Para mi fortuna, un paisano proveniente de Oklahoma que viajaba en una camioneta Durango, se enfrenó para invitarme a subir.
Este vato venía acompañado de su familia, por lo que no pude viajar en la cabina y me tuve que conformar con acompañar en la caja de la camioneta a otros tres individuos que al igual que yo, habían contado con la misma suerte.
Este trip fue en septiembre y aunque el verano no se ha largado del todo, sin embargo en el desierto, cuando se viaja así recibiendo el aire en el rostro a más de 120 kilómetros por hora, comienza a calar el frío.
Afortunadamente esta parte del trayecto se fue rápida, el conductor era un pinche demente que parecía haber olvidado que llevaba seres humanos en la parte trasera, pero viéndolo bien, se le agradece, fue algo así como subirse a la montaña rusa por espacio de 50 minutos.
Me bajé en Sueco, un poblado en medio de la nada. Conseguir transporte allí fue más fácil de lo que pensé. Apenas tenía 10 minutos en el lugar, cuando un trailero con el que había compartido cigarros me ofreció llevarme hasta Chihuahua.
Sin pensarlo dos veces, abordé, ahora sí en la cabina, y me pasé una de las horas más entretenidas de lo que han sido mis viajes raideros.
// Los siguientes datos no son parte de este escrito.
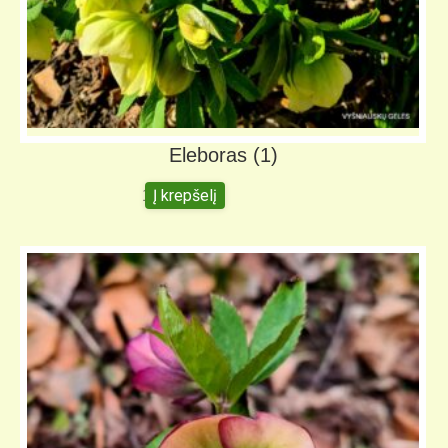
Eleboras (1)
Į krepšelį
10,00
€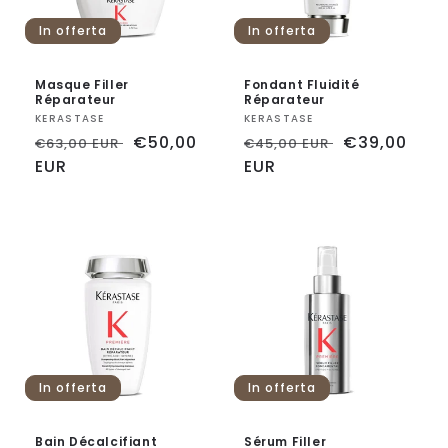
n
In offerta
In offerta
e
Masque Filler
Fondant Fluidité
:
Réparateur
Réparateur
Fornitore:
KERASTASE
Fornitore:
KERASTASE
Prezzo
Prezzo
€50,00
Prezzo
Prezzo
€39,00
€63,00 EUR
€45,00 EUR
di
EUR
scontato
di
EUR
scontato
listino
listino
In offerta
In offerta
Bain Décalcifiant
Sérum Filler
Supuestamente este vato era un ex trabajador de refinerías, oficio por el cual, había pisado distintos puntos del mundo. El güey se conocía la vida en Ámsterdam, Tailandia, Ecuador y no sé qué otras partes del mundo. No negaré que en un principio pensé que me estaba tirando patrañas, pero luego de seguir la conversación me di cuenta que muchos de los datos y anécdotas que narraba tenían cierta coherencia.
No pude menos que desilusionarme de que el viaje se fuera en un santiamén, incluso en un momento dado a la llegada a Chihuahua me vi tentado a seguirme de largo hasta la capital del país, que era el destino de mi interlocutor.
Pero el viaje es el viaje y mi destino lo había pactado tiempo atrás. Bajé en la Ciudad de Chihuahua, prácticamente convertido en un homeless y luego de hacer algunas llamadas telefónicas que resultaron provechosas, me subí al primer autobús urbano para llegar a la zona centro.
Eran cerca de las cinco de la tarde cuando arribé al hotel donde se realizaría el encuentro. Luego vinieron las mesas de discusión, la internación en la sierra y mi fractura de tobillo, historias en las que ahondare cuando tenga un poco más de tiempo.
Es viernes, hay que llegar a casa, donde el viaje jamás termina.